Energy Department Announces $12 Million to Accelerate Record-Breaking Solar Cell Efficiency

January 29, 2013 by Jeff Shepard

As part of the Energy Department's SunShot Initiative, the Department announced $12 million to develop innovative, ultra-efficient solar devices that will close the gap with the theoretical efficiency limit, or the highest potential percentage of sunlight converted directly into electricity. Today, a sizable gap still exists between the efficiency of laboratory and commercial-scale solar photovoltaic (PV) cells and the predicted maximum efficiencies of different solar cell materials. Accelerating breakthroughs in solar cell conversion efficiency will help continue to lower the overall cost of solar power and drive the development of advanced, low-cost PV modules.
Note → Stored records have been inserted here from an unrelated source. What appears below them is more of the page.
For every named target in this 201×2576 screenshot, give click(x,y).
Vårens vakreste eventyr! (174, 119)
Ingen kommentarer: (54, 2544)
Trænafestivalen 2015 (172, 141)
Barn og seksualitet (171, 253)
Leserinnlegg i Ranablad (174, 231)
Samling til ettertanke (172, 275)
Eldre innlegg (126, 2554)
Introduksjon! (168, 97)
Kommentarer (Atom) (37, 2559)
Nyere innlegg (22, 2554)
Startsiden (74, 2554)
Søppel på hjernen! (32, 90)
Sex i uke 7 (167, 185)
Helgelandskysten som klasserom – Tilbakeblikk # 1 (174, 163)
The new funding opportunity announced today builds on the SunShot Initiative's FPACEI projects awarded in September 2011 which are aimed at eliminating the gap between the efficiencies of best prototype cells achieved in the laboratory and the efficiencies of typical cells produced on manufacturing lines. In the current solicitation, FPACEII seeks proposals from collaborative teams of researchers from national laboratories, universities, and industry that can develop materials model systems and fabricate prototype devices that achieve efficiencies near the Shockley-Queisser limit. For more information related to this funding opportunity, visit the Funding Opportunity Exchange website.
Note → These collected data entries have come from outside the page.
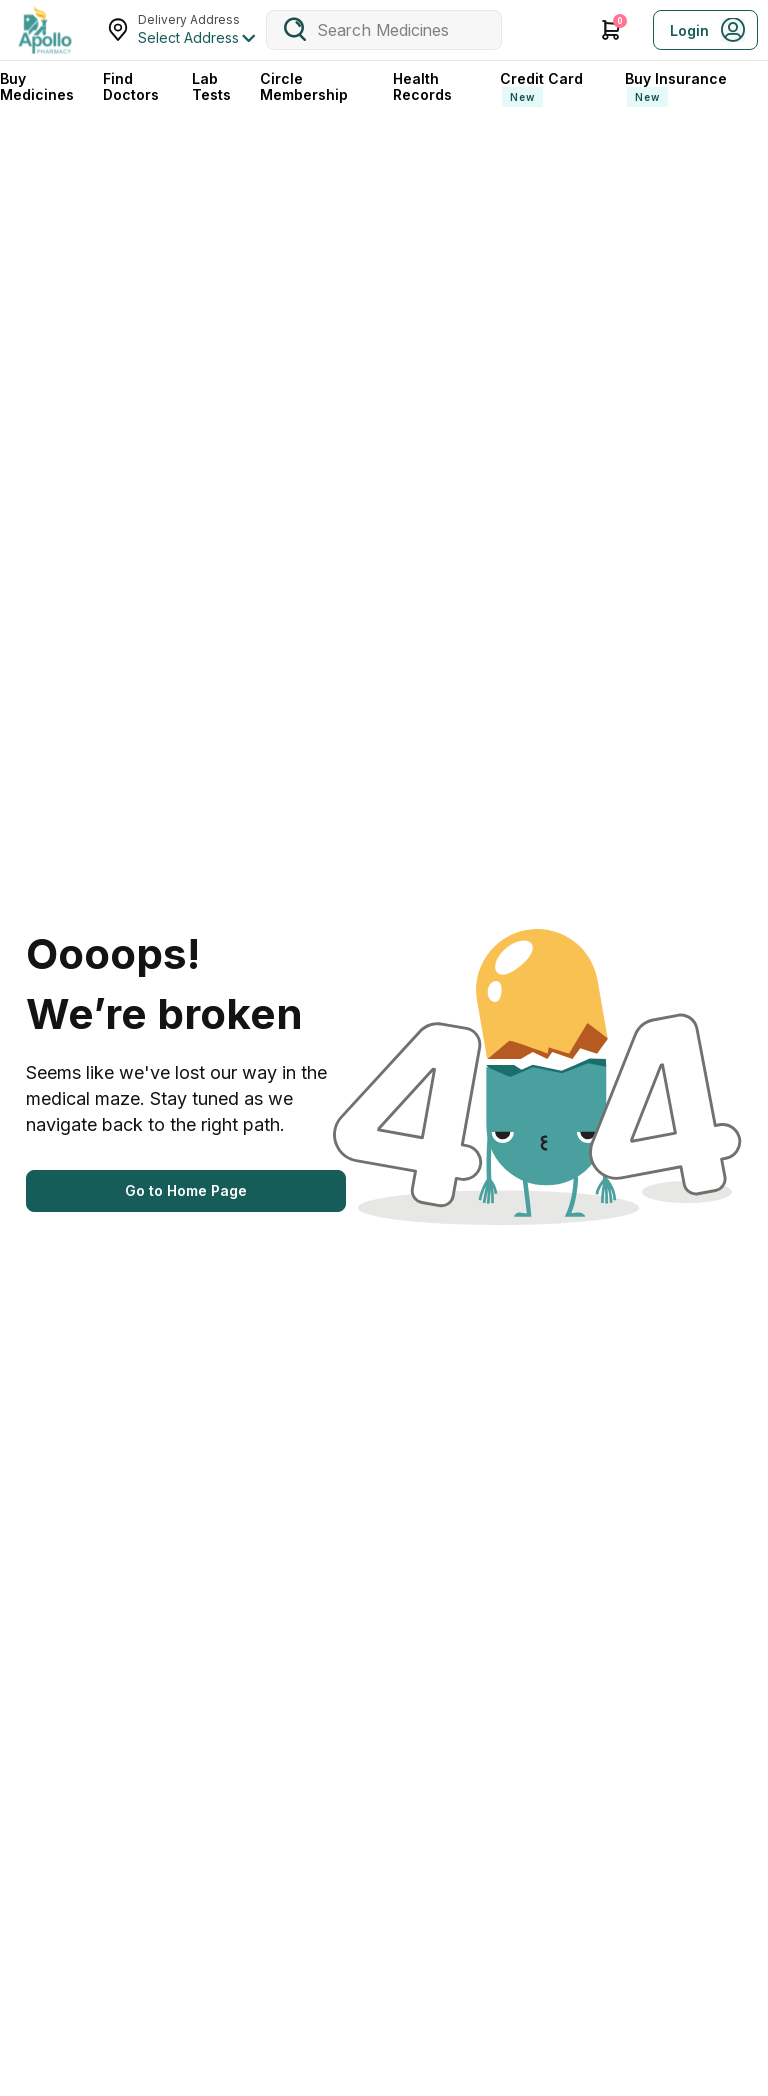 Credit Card (541, 89)
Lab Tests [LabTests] (211, 87)
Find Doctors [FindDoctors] (131, 87)
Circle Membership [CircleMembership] (304, 87)
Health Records (422, 87)
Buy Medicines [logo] (37, 87)
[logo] (45, 30)
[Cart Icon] (611, 30)
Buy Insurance (676, 89)
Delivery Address (189, 19)
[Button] (186, 1191) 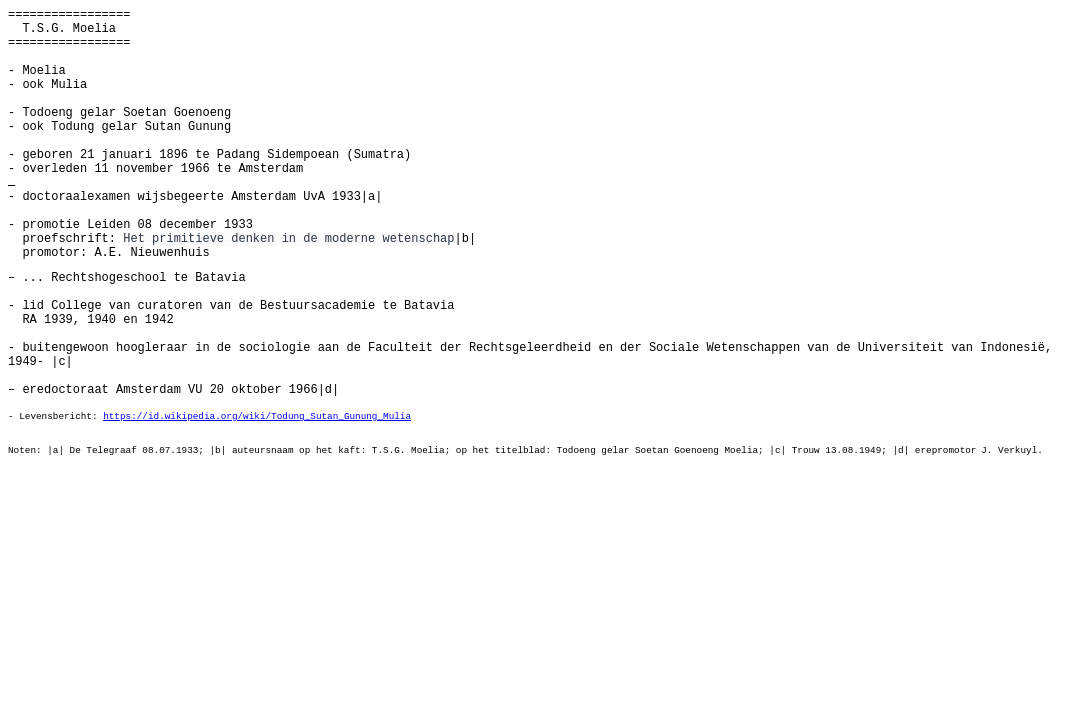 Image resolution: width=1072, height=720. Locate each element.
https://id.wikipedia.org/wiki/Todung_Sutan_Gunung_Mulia (257, 416) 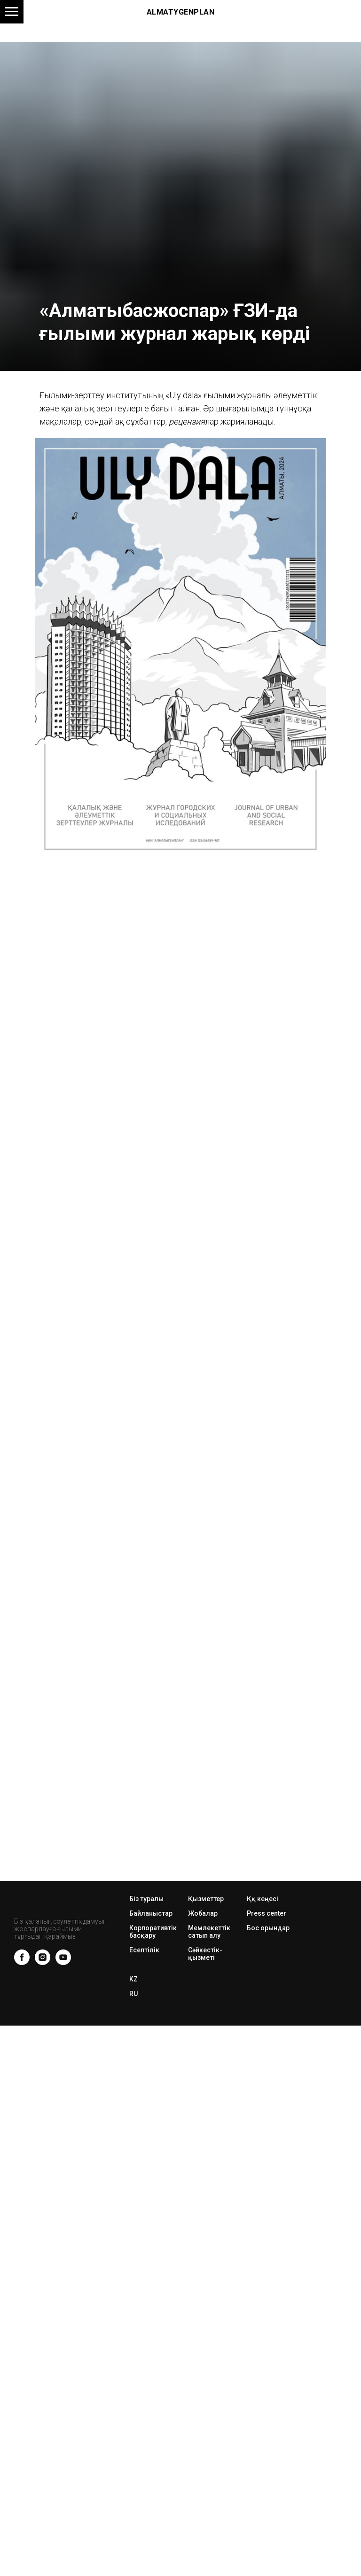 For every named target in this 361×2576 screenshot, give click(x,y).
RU (133, 1993)
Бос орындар (268, 1928)
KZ (133, 1979)
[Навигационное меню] (11, 11)
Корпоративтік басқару (153, 1931)
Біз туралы (146, 1899)
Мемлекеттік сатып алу (209, 1931)
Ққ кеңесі (262, 1899)
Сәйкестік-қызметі (205, 1953)
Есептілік (144, 1950)
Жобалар (203, 1913)
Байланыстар (151, 1913)
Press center (266, 1913)
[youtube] (63, 1957)
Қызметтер (206, 1899)
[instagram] (42, 1957)
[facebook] (22, 1957)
In 1961, William Shockley and Hans Queisser published their seminal research detailing the limit of energy conversion efficiency for solar cells. Since then, various solar technologies have come closer to meeting this maximum level, about 30% for a single-junction solar cell. The initiative announced today—the Foundational Program to Advance Cell Efficiency II (FPACEII)—aims to accelerate record-breaking conversion efficiencies that will close the gap with this theoretical limit for a variety of PV cells including silicon-based technologies and thin-film materials such as cadmium telluride (CdTe) and cooper indium gallium diselenide (CIGS).

The SunShot Initiative is a collaborative national effort to make solar energy cost competitive with other forms of energy by the end of the decade. Inspired by President Kennedy's "Moon Shot" program that put the first man on the moon, the SunShot Initiative has created new momentum for the solar industry by highlighting the need for American competitiveness in the clean energy race.